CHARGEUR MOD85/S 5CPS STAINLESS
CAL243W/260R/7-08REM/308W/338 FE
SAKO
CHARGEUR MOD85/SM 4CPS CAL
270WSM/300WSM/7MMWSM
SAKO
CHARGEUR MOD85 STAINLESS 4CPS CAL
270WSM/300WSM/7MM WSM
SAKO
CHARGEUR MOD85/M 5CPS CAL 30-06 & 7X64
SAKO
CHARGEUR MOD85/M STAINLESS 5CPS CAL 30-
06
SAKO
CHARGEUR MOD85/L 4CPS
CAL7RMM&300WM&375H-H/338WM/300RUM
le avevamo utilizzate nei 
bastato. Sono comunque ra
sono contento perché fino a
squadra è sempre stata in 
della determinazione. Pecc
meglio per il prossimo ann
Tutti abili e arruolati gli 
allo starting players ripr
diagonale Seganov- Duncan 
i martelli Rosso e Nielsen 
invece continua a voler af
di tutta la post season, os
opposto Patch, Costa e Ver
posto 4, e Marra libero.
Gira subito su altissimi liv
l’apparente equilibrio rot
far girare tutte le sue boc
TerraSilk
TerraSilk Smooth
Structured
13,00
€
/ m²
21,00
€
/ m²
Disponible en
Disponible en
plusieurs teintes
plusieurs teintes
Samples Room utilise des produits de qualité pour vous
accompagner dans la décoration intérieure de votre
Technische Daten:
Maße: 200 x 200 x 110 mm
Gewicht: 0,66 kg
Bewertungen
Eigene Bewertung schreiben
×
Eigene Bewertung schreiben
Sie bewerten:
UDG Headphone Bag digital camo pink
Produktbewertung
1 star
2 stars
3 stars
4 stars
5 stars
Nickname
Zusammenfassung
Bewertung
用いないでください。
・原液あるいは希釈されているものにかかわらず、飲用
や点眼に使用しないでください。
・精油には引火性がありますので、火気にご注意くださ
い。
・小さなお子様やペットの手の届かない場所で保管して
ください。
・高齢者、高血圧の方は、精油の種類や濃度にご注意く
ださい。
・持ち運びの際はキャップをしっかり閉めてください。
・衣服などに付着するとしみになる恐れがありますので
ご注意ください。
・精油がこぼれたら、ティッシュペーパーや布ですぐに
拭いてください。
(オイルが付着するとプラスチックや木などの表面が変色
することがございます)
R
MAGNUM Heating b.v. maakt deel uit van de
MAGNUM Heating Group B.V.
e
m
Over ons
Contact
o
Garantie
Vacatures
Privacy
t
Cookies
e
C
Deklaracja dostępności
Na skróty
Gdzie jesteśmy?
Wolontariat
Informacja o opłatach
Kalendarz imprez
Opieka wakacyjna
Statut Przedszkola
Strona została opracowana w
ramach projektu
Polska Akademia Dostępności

◇ ◇ ◇

• What to work on
Pull out all lines from the entries above in which the word "MAGNUM" appears.

• Expected answer
MAGNUM Heating b.v. maakt deel uit van de
MAGNUM Heating Group B.V.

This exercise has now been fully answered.